Her contractions were coming quicker now as she moved from Community One across an invisible border into Community 4.  There was an actual physical line on the floor but she couldn’t see it in the dark.  It was the checkpoint, which registered a person’s marker as they passed over it.  The Mayors of each community (the one left and the one entered) were notified on a “Checkpoint Clock” who had passed the checkpoint and when.  If they were not supposed to be there, the appropriate authorities were notified. 

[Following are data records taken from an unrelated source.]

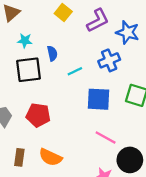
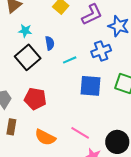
black square: (28, 70) -> (28, 57), turned -35
pink line: (106, 138) -> (80, 133), moved
brown rectangle: (19, 157) -> (11, 127), moved

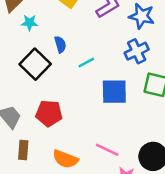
cyan star: (25, 31) -> (30, 23), moved
blue cross: (101, 51) -> (137, 51), moved

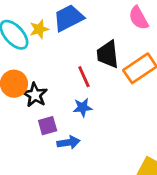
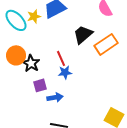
black trapezoid: (108, 54) -> (83, 34), turned 55
red line: (84, 77) -> (61, 58), moved

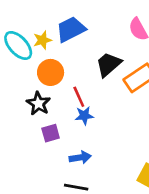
orange circle: (16, 55) -> (51, 72), moved
blue arrow: (55, 97) -> (80, 157), moved

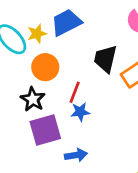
black trapezoid: (109, 64) -> (105, 59), turned -36
red line: (79, 97) -> (75, 92), turned 45
purple square: (51, 133) -> (45, 130), size x1.6

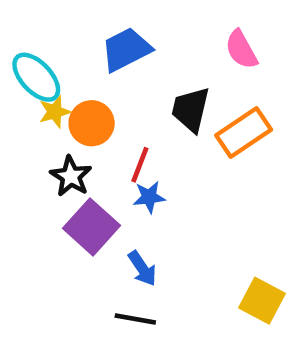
yellow star: (37, 34) -> (55, 112), moved
purple square: (45, 130) -> (92, 227), turned -32
blue arrow: (76, 155) -> (142, 268), turned 65

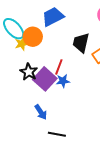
orange circle: (92, 123) -> (33, 37), moved
purple square: (92, 227) -> (45, 79), moved
blue arrow: (142, 268) -> (41, 112), moved

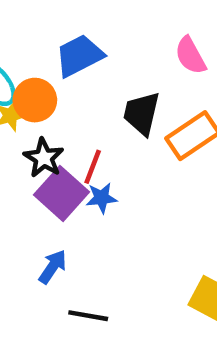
black star: (29, 72) -> (44, 158), moved
blue arrow: (41, 112) -> (53, 267), turned -112

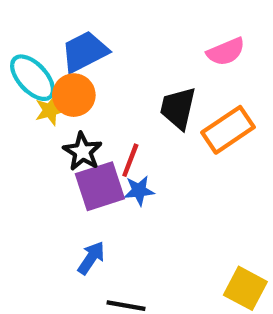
blue trapezoid: (79, 56) -> (85, 52), moved
pink semicircle: (190, 56) -> (226, 52), turned -84
purple square: (62, 193) -> (100, 186), turned 30

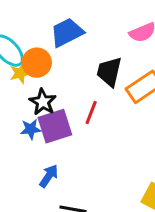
blue trapezoid: (85, 52) -> (67, 32), moved
red line: (130, 160) -> (91, 113), moved
blue star: (139, 191) -> (31, 129), moved

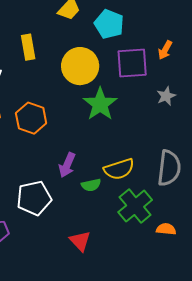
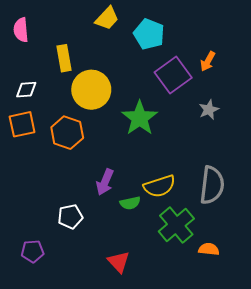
purple square: (132, 63) -> (173, 75), turned -32
yellow circle: (80, 66) -> (91, 90), moved
white pentagon: (34, 198) -> (70, 217), size x0.7

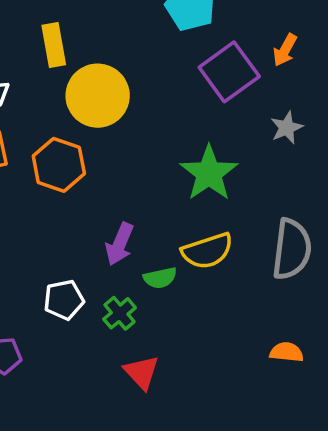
green star: (140, 118) -> (209, 173), moved
green cross: (176, 225) -> (120, 313), moved, size x0.6

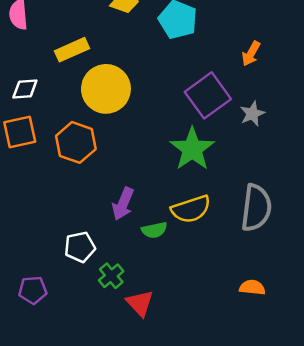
yellow rectangle: (54, 45) -> (72, 50), turned 76
purple square: (229, 72) -> (208, 95), moved
green cross: (120, 313) -> (111, 276), moved

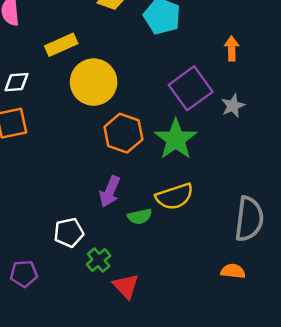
orange arrow: (251, 54) -> (232, 48), turned 150
orange hexagon: (76, 142) -> (123, 133), moved
gray semicircle: (256, 208) -> (249, 219), moved

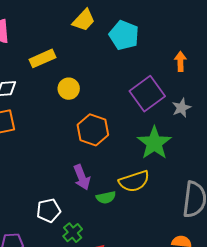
yellow circle: (94, 82) -> (69, 89), size x0.6
green star: (176, 139) -> (154, 143), moved
purple arrow: (110, 192) -> (82, 177), turned -45

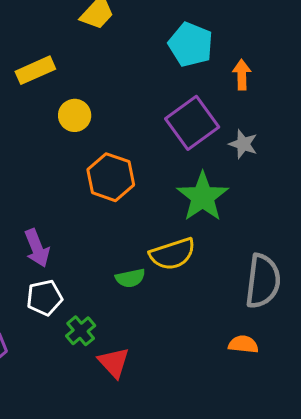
cyan pentagon: (124, 35) -> (191, 45), moved
gray star: (181, 108) -> (243, 144), turned -30
purple arrow: (82, 177) -> (37, 248), moved

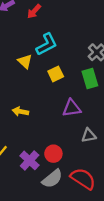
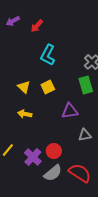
cyan L-shape: (47, 44) -> (48, 55), turned 145
yellow triangle: (25, 61) -> (24, 87), moved
yellow square: (56, 74) -> (48, 87), moved

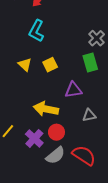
cyan L-shape: (48, 55) -> (36, 31), moved
yellow arrow: (25, 114) -> (46, 109), moved, size x1.6

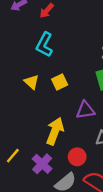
yellow arrow: (46, 109) -> (55, 131), turned 100
red circle: (56, 132) -> (77, 157), moved

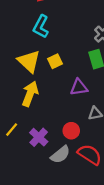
yellow triangle: (32, 82) -> (29, 61), size x1.6
yellow arrow: (55, 131) -> (30, 94), moved

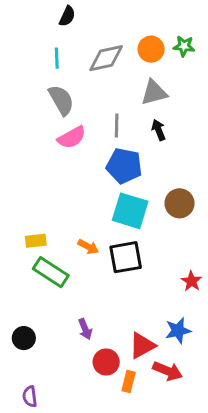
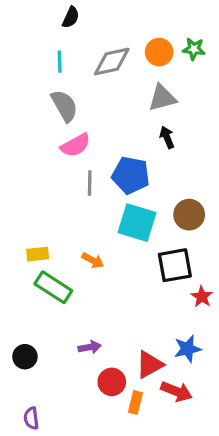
gray line: (117, 125) -> (90, 183), moved
black square: (126, 257) -> (175, 265), moved
purple arrow: (85, 329) -> (90, 347), turned -78

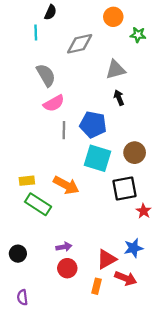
orange circle: (159, 52) -> (113, 17), moved
cyan line: (60, 62) -> (36, 33), moved
orange arrow: (93, 260) -> (66, 185), size x1.6
red circle: (112, 382) -> (67, 268), moved

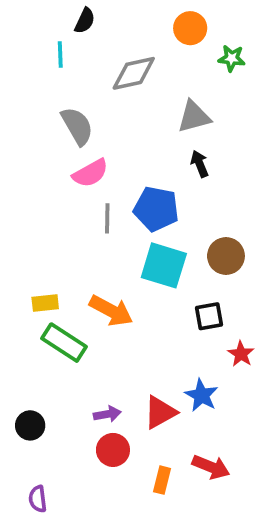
black square: (124, 189) -> (209, 316), size x0.7
blue star: (133, 248) -> (201, 395), moved, turned -30
red triangle: (107, 259) -> (160, 412), moved

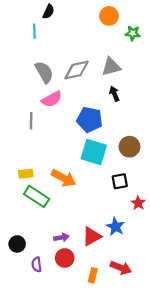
gray diamond: (134, 73) -> (77, 70), moved
gray line: (107, 218) -> (31, 121), moved
purple semicircle: (38, 499) -> (37, 264), moved

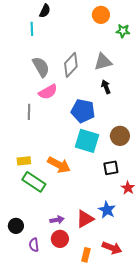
gray diamond: (77, 70) -> (71, 65), turned -35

The streets were still sterile, the houses still alien to her but there were tell-tale signs of poverty here.  Most of the houses didn’t look as new or as large.  The only businesses here weren’t grand institutions like posh schools or butler run apartments; there were a few run down banks (if you could call them banks) – they were labelled as “Credit and Security Units” and there was the odd café but not the sort of café she was used to in her own time, these were called “Infusion Houses”.  She didn’t know what an “infusion” in this context was but she was pretty sure it wasn’t something she would want to indulge in.  The further on she walked through the strange streets, the dirtier and more run down it became.  Even the UV coverings were cracked and broken and she could imagine that during the day this would be quite dangerous. 

 Finally her contractions started coming fast and furious and she could barely move.  The urge to push was now overwhelming and she was crying and moaning softly.  If she had been marked the emotion monitors all around her would have been flashing at her condition alerting every authority in the community of her condition, but unmarked women did not get any medical assistance in this way!  She found a kind of alley-way between two infusion houses that was in near total darkness and she felt grateful that it was before dawn and the streets were empty.  There she found a dark, quiet corner, as clean as possible in this neighbourhood to give birth and she squatted just in time to start pushing her baby out.